I’m a huge fan of one of 2013’s biggest You Tube sensations, Kid President. In one of his breakout pieces, he had a great “pep talk for the people” where he offered some rather encouraging words and tackled a lot of very near and dear social topics for those of us trying to make it big in society. One of my favorite statements he made, though, was “Don’t stop believing… unless your dream is stupid. Then you should get a better dream”.
This brings up a great topic. The idea of dreaming big. For those of you who know me, I am personally extremely cautious and analytical by nature. As such, I am usually fairly reluctant to rock the boat or take a big risk in my professional career. It’s not that I don’t respect people that are willing to put it all on the line for a high-flyer or join the ranks of an unproven startup. That just isn’t in the cards for me right now. A safe and guaranteed source of income to pay the bills is what I have chosen to embrace right now, and my life up to this point has largely been filled with calculated moves that have put me in a position to experience moderate success with minimal risk.
I have long shared with my friends, though, that I don’t believe anyone should be allowed to really “follow their dreams” until they are at least 30 and in a sound financial place to do so. I am not saying that someone who is fresh out of school shouldn’t chase dreams and take a chance at something really big. Many of the greatest accomplishments in the last 10 years have been by folks who have chased dreams from an early age and, if they had listened to me, they would not have achieved such great successes. I just like to caution that starting too early often leads to failure and people accumulating a track record of skills and competencies that don’t leave them the opportunity to compete in Corporate America.
As I have stated before, I get really saddened when I see people go spend loads of money on higher education in predominantly liberal arts areas* (e.g. French History, Art Culture) only to complain that they can’t seem to find a job once they graduate and are unable to repay their student loans. I will also reiterate, though: I have nothing against those areas of society (in fact, I would argue just the opposite – I love the arts and gladly support those who are more artistically inclined than me at any opportunity), I just like to make sure people are making judicious decisions when it comes to their ability to live long, prosper, and provide for themselves (and their families).
So I don’t mean to tell you not to reach for the stars or dream big. I would simply behoove you to not let the stars you reach for totally cloud your ability to be a productive, contributing, and successful member of society in the short term. This may not be the most optimistic of posts for the first full week of the new year – but at least you know you’ll still be getting a healthy dose of reality from me in the year to come!

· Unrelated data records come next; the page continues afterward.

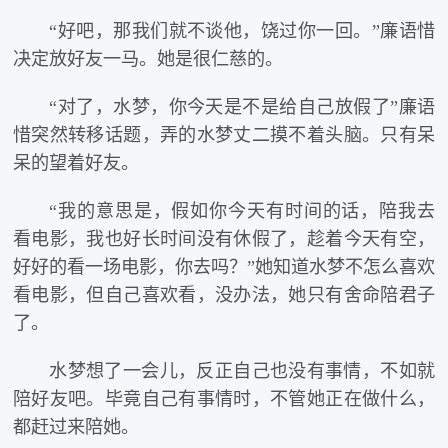
“好吧，那我们就不谈他，饶过你一回。”廉语惜
决定放好友一马。她是很仁慈的。
“对了，水梦，你今天是不是给自己放假了”廉语
惜突然转移话题，弄的水梦丈二摸不着头脑。只有呆
呆的望着好友。
“我的意思是，假如你今天有时间的话，陪我去
看电影，我也好长时间没有休假了，趁着今天有空，
好好的看一场电影，你去吗？”她知道水梦不怎么喜欢
看电影，但自己喜欢看，没办法，她只有舍命陪君子
了。
水梦想了一会儿，反正自己也没有事情，不如就
陪好友吧。毕竟自己有事情时，不管她正在做什么，
都赶过来陪她。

*This is not a direct indictment on these areas; I have seen boatloads of people with more “technical” degrees wind up being the people who can’t find a job either. Just an observation that I have more often seen the trouble with job placement with liberal arts degrees because I would imagine many of the jobs those studies/skills are best suited for positions (e.g. curator at a museum, director of cultural/history programs) that may be a little more impacted by recessions. I suppose that, when incomes are down across the nation, discretionary spending is cut from things like going to museums or entertainment shows first – hence less need for large workforce and a much more limited job market. This is by no means substantiated and pure speculation on my behalf though.